Ce texte a été rédigé par une jeune étudiante de 20 ans. Nous avons choisi de le publier dans le forum «La joie de vivre» pour bien montrer que cette joie de vivre est intimement liée à l’environnement dans lequel on vit. En un mot: on ne peut pas être heureux tout seul!

Au cours de ces vingt dernières années, notre société, devenue psychogène, s’est délibérément lancée dans une multitude de projets et d’idées, plus farfelus les uns que les autres. Aujourd’hui, jeunes et moins jeunes en payent les pots cassés et doivent se battre, au quotidien et sur tous les fronts, s’ils veulent survivre au milieu de ce chaos planétaire.

Dès leur plus jeune âge, les enfants, cibles préférées des médias et autres «marchands de rêve», sont jetés au coeur de cette pagaille sociale, économique et politique. L’école s’est donné pour mission de diviser les élèves en «castes» suivant leurs compétences scolaires. Compétences, qui, à mon goût, sont jugées chez des sujets beaucoup trop jeunes. Un enseignement de qualité, des crédits débloqués pour des excursions ou autres expériences de laboratoire, discours bien tournés pommadant l’interlocuteur dans le sens du poil, sont réservés à l’élite de nos étudiants. Quant aux autres, classés «intermédiaires» ou «manuels», ils ne bénéficient ni de la même attitude, ni des mêmes moyens. Peu d’avenir et de perspectives professionnelles, enseignement superficiel voire nullissime, discours râpeux, teinté d’une pointe de mépris, constituent l’ambiance générale de la formation. Ce clivage entre intellectuels et manuels peut laisser, chez certains, d’irréversibles séquelles.

«Viens à la joie et chante! Rejette ton habit austère et danse; sinon, va t’asseoir dans ton coin, caché sous des voiles hypocrites».
— Hafiz, Les Ghazels

En débarquant dans le monde adulte, la réalité de cette civilisation fasciste et mercantile nous apparaît beaucoup plus clairement.

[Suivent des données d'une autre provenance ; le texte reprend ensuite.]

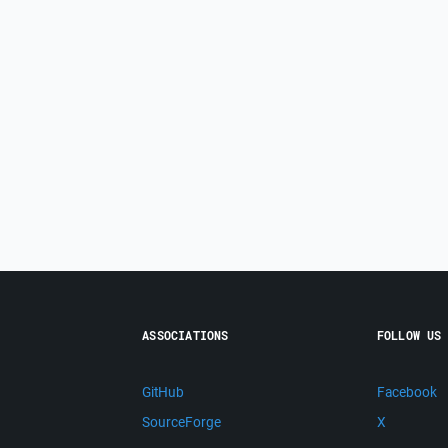
ASSOCIATIONS
FOLLOW US
GitHub
Facebook
SourceForge
X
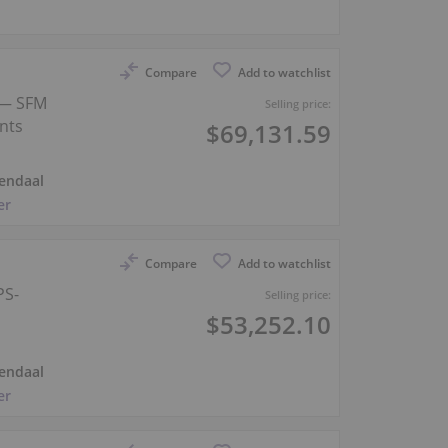
Compare
Add to watchlist
 — SFM
Selling price:
nts
$69,131.59
endaal
er
Compare
Add to watchlist
PS-
Selling price:
$53,252.10
endaal
er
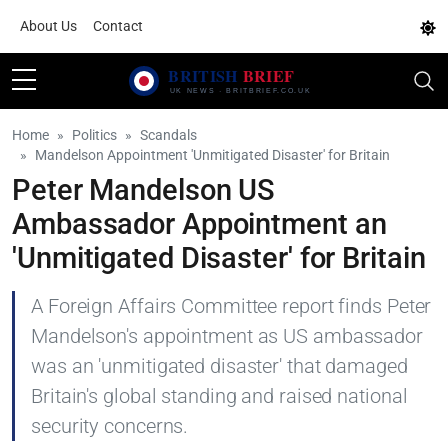
About Us
Contact
Home
Politics
Scandals
Mandelson Appointment 'Unmitigated Disaster' for Britain
Peter Mandelson US
Ambassador Appointment an
'Unmitigated Disaster' for Britain
A Foreign Affairs Committee report finds Peter
Mandelson's appointment as US ambassador
was an 'unmitigated disaster' that damaged
Britain's global standing and raised national
security concerns.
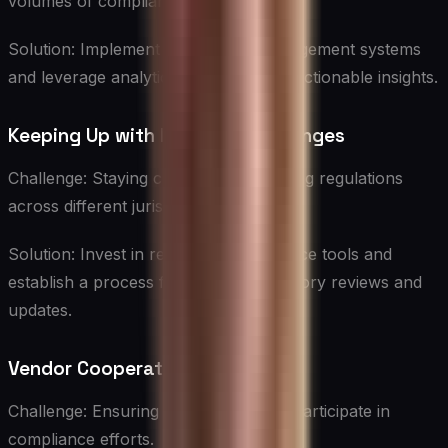
volumes of compliance-related data.
Solution: Implement robust data management systems
and leverage analytics tools to derive actionable insights.
Keeping Up with Regulatory Changes
Challenge: Staying current with evolving regulations
across different jurisdictions.
Solution: Invest in regulatory intelligence tools and
establish a process for regular regulatory reviews and
updates.
Vendor Cooperation
Challenge: Ensuring vendors actively participate in
compliance efforts.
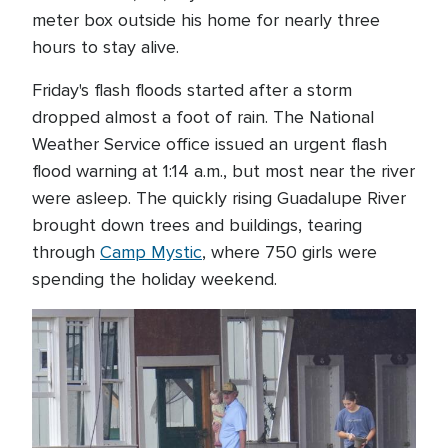
meter box outside his home for nearly three
hours to stay alive.
Friday's flash floods started after a storm
dropped almost a foot of rain. The National
Weather Service office issued an urgent flash
flood warning at 1:14 a.m., but most near the river
were asleep. The quickly rising Guadalupe River
brought down trees and buildings, tearing
through
Camp Mystic
, where 750 girls were
spending the holiday weekend.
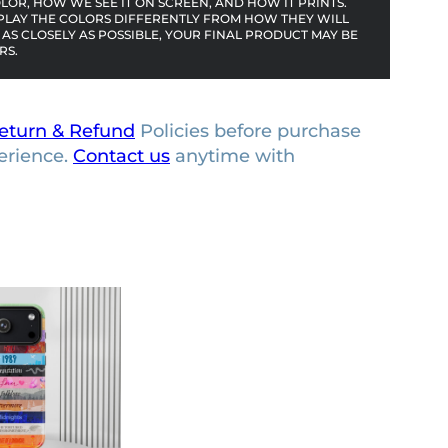
OR, HOW WE SEE IT ON SCREEN, AND HOW IT PRINTS.
PLAY THE COLORS DIFFERENTLY FROM HOW THEY WILL
AS CLOSELY AS POSSIBLE, YOUR FINAL PRODUCT MAY BE
RS.
eturn & Refund
Policies before purchase
erience.
Contact us
anytime with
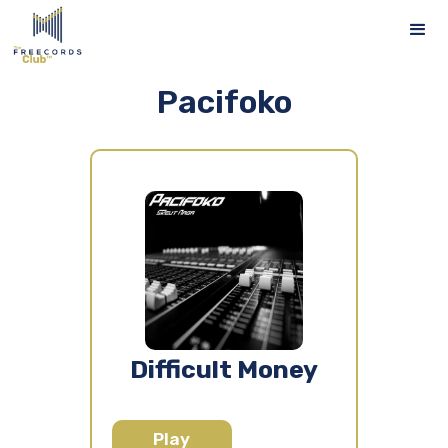
Pacifoko
Difficult Money
Play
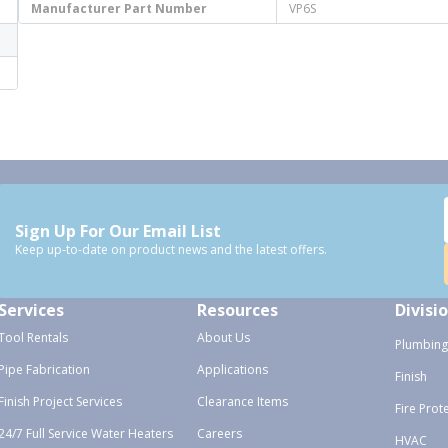
Manufacturer Part Number
VP6S
Sign Up For Our Email List
Keep up-to-date on product news and the latest offers.
Services
Resources
Divisi
Tool Rentals
About Us
Plumbing
Pipe Fabrication
Applications
Finish
Finish Project Services
Clearance Items
Fire Prot
24/7 Full Service Water Heaters
Careers
HVAC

De plus en plus souvent, un jeune qui souhaite étudier doit posséder une maturité, car nombres de formations qui, il y a quelques années encore ne la demandaient pas, l’exigent aujourd’hui. Les portes de l’avenir se ferment petit à petit pour nous, pauvres imbéciles, pour ne laisser passer que ceux que l’on nomme «la crème de la crème». Obtenir un contrat de travail signifie avoir préalablement acquis un certain nombre d’années d’expériences, dans le domaine convoité. Années qui ne s’effectuent pas si facilement puisque les places d’apprentissages et de stages se réduisent comme peau de chagrin. La majorité des patrons n’engagent pas les moyens nécessaires à la formation continue. Actuellement, malgré les statistiques tendant à nous démontrer le contraire, le chômage touche de plus en plus de gens. Dû aux délocalisations, nouveau sport à la mode, aux licenciements et autres restructurations du personnel, il met en péril l’équilibre familial et financier de nombreux foyers. Pourtant, une fois encore, la collectivité ne trouve pas de solution à l’amiable et, bien au contraire, s’acharne à montrer du doigt et à maltraiter les sans-emploi.

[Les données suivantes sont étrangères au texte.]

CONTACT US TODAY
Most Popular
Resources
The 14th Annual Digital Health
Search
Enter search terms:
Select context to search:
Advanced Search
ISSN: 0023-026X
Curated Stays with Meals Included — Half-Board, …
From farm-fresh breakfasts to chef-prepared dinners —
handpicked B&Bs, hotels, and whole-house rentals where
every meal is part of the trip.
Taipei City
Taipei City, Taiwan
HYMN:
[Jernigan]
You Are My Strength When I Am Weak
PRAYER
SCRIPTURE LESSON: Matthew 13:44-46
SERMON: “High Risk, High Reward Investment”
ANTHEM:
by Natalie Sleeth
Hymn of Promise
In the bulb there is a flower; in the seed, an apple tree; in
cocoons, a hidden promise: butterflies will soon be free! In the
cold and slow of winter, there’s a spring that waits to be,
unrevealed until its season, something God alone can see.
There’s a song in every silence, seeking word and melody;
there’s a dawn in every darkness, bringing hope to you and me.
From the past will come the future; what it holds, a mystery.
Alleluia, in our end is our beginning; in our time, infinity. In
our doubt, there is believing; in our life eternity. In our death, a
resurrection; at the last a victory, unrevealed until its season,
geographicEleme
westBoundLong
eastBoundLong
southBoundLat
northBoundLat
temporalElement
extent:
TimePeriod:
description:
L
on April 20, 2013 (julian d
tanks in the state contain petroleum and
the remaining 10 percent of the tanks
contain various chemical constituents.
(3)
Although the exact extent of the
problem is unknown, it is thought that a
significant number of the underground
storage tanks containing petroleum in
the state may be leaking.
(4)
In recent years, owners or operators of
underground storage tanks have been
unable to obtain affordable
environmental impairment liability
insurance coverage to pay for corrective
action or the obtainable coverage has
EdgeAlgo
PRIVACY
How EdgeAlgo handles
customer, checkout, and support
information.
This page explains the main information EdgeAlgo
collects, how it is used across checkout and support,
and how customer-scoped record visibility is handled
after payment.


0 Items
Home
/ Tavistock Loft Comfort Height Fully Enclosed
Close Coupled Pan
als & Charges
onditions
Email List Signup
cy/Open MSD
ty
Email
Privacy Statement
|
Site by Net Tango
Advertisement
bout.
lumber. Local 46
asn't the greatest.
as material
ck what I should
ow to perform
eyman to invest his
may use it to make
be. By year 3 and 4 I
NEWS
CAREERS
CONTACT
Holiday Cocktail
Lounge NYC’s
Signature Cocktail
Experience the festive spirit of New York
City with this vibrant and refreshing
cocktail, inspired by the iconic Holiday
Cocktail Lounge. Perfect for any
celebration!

N’oublions pas «les vieux», personnes âgées de plus de cinquante voire quarante-cinq ans seulement, qui, considérées comme trop vieilles pour continuer à s’adapter, sont écartées sans scrupules ni ménagement du système, sans qu’aucune solution de rechange honorable ne leur soit proposée. Ces «ancêtres» connaissent pourtant toutes les ficelles du métier et peuvent, à nous jeunes inexpérimentés, apprendre une foule de choses. Paradoxalement, l’âge de la retraite, lui, recule régulièrement!

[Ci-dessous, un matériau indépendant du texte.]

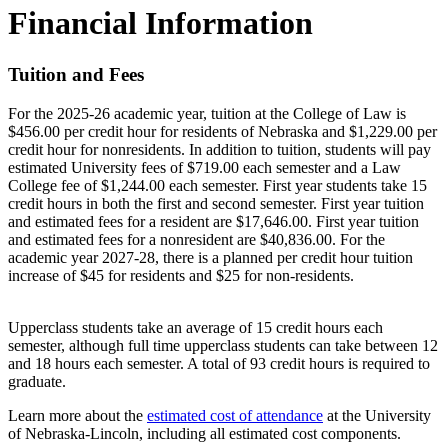
Financial Information
Tuition and Fees
For the 2025-26 academic year, tuition at the College of Law is
$456.00 per credit hour for residents of Nebraska and $1,229.00 per
credit hour for nonresidents. In addition to tuition, students will pay
estimated University fees of $719.00 each semester and a Law
College fee of $1,244.00 each semester. First year students take 15
credit hours in both the first and second semester. First year tuition
and estimated fees for a resident are $17,646.00. First year tuition
and estimated fees for a nonresident are $40,836.00. For the
academic year 2027-28, there is a planned per credit hour tuition
increase of $45 for residents and $25 for non-residents.
Upperclass students take an average of 15 credit hours each
semester, although full time upperclass students can take between 12
and 18 hours each semester. A total of 93 credit hours is required to
graduate.
Learn more about the
estimated cost of attendance
at the University
of Nebraska-Lincoln, including all estimated cost components.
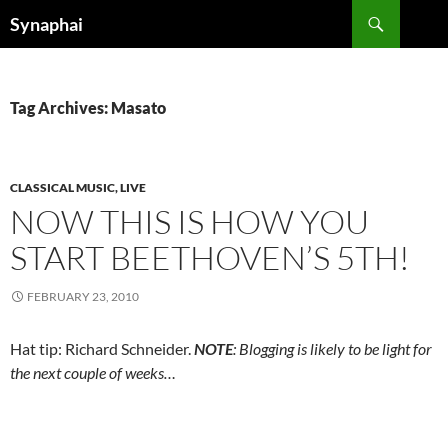
Search
Synaphai
SKIP
TO
CONTENT
Tag Archives: Masato
CLASSICAL MUSIC, LIVE
NOW THIS IS HOW YOU
START BEETHOVEN’S 5TH!
FEBRUARY 23, 2010
Hat tip: Richard Schneider.
NOTE
: Blogging is likely to be light for
the next couple of weeks…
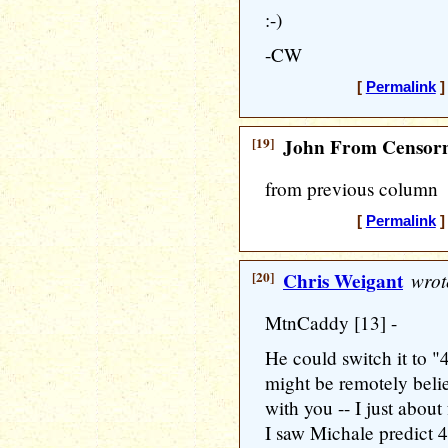
:-)
-CW
[
Permalink
]
[19]
John From Censorn
from previous column
[
Permalink
]
[20]
Chris Weigant
wrot
MtnCaddy [13] -
He could switch it to "
might be remotely belie
with you -- I just about 
I saw Michale predict 4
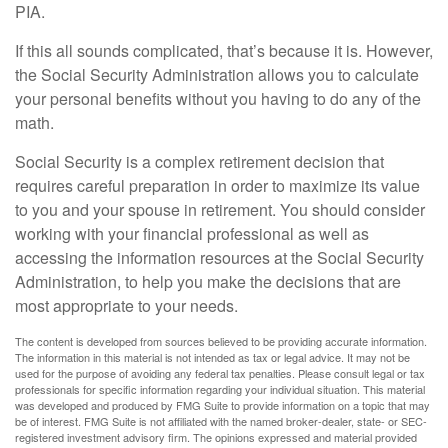
PIA.
If this all sounds complicated, that’s because it is. However,
the Social Security Administration allows you to calculate
your personal benefits without you having to do any of the
math.
Social Security is a complex retirement decision that
requires careful preparation in order to maximize its value
to you and your spouse in retirement. You should consider
working with your financial professional as well as
accessing the information resources at the Social Security
Administration, to help you make the decisions that are
most appropriate to your needs.
The content is developed from sources believed to be providing accurate information.
The information in this material is not intended as tax or legal advice. It may not be
used for the purpose of avoiding any federal tax penalties. Please consult legal or tax
professionals for specific information regarding your individual situation. This material
was developed and produced by FMG Suite to provide information on a topic that may
be of interest. FMG Suite is not affiliated with the named broker-dealer, state- or SEC-
registered investment advisory firm. The opinions expressed and material provided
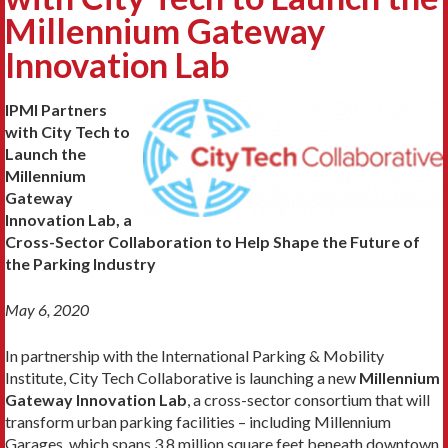
Millennium Gateway
Innovation Lab
IPMI Partners
with City Tech to
Launch the
Millennium
Gateway
Innovation Lab, a
Cross-Sector Collaboration to Help Shape the Future of
the Parking Industry
May 6, 2020
In partnership with the International Parking & Mobility
Institute, City Tech Collaborative is launching a new
Millennium
Gateway Innovation Lab
, a cross-sector consortium that will
transform urban parking facilities – including Millennium
Garages, which spans 3.8 million square feet beneath downtown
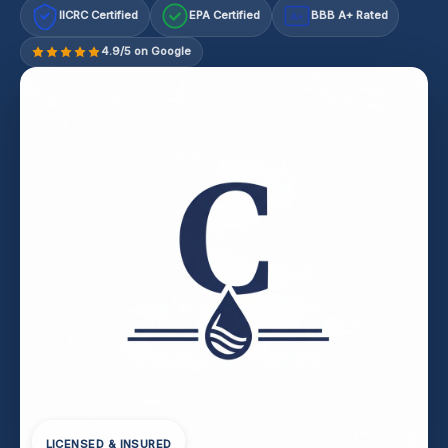
IICRC Certified
EPA Certified
BBB A+ Rated
A+
4.9/5 on Google
LICENSED & INSURED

«En toutes choses, seul ce qui nous vient du dehors, gratuitement, par surprise, comme un don du sort, sans que nous l’ayons cherché, est joie pure».
— Simone Weil, La Pesanteur et la grâce

Je ne tiens pas à faire de généralités: enseignants, patrons et politiciens ne sont pas tous pourris, mais il subsiste, malheureusement, encore et toujours, un nombre non négligeable de personnes attirées par le pouvoir et l’argent, prêtes à vendre père et mère pour se les approprier. Je ne vous dépeins qu’une infime partie des injustices et des inégalités sociales de notre belle civilisation occidentale. De jour en jour, le monde entier sombre dans les ténèbres de l’indifférence et de l’égoïsme. Nous fonctionnons et progressons à l’envers, marchons à reculons et ne semblons pas nous en étonner. Allons-nous rester les bras croisés, attendant de toucher le fond du gouffre qui nous aspire et de nous y fracasser? Ou retrouverons-nous ces quelques fibres d’humanité, enfouies au fond de chacun de nos coeurs, permettant de tisser une toile solide entre les parois des trous sociaux, le temps de marquer une pause et de nous hisser hors de cet abîme? Au milieu de ce «chantier terrestre», il est devenu difficile de trouver son bonheur. Chacun essaye de le dénicher, à sa façon, avec ses outils et ses convictions. Certains ne le découvrent jamais et sombrent dans les méandres de la dépression, de la toxicomanie, de la folie. Je ne souhaite pas dramatiser à outrance mais il y a de quoi sérieusement s’inquiéter. Heureusement, de nombreuses personnes s’engagent à rendre l’ordinaire de leurs concitoyens plus supportable.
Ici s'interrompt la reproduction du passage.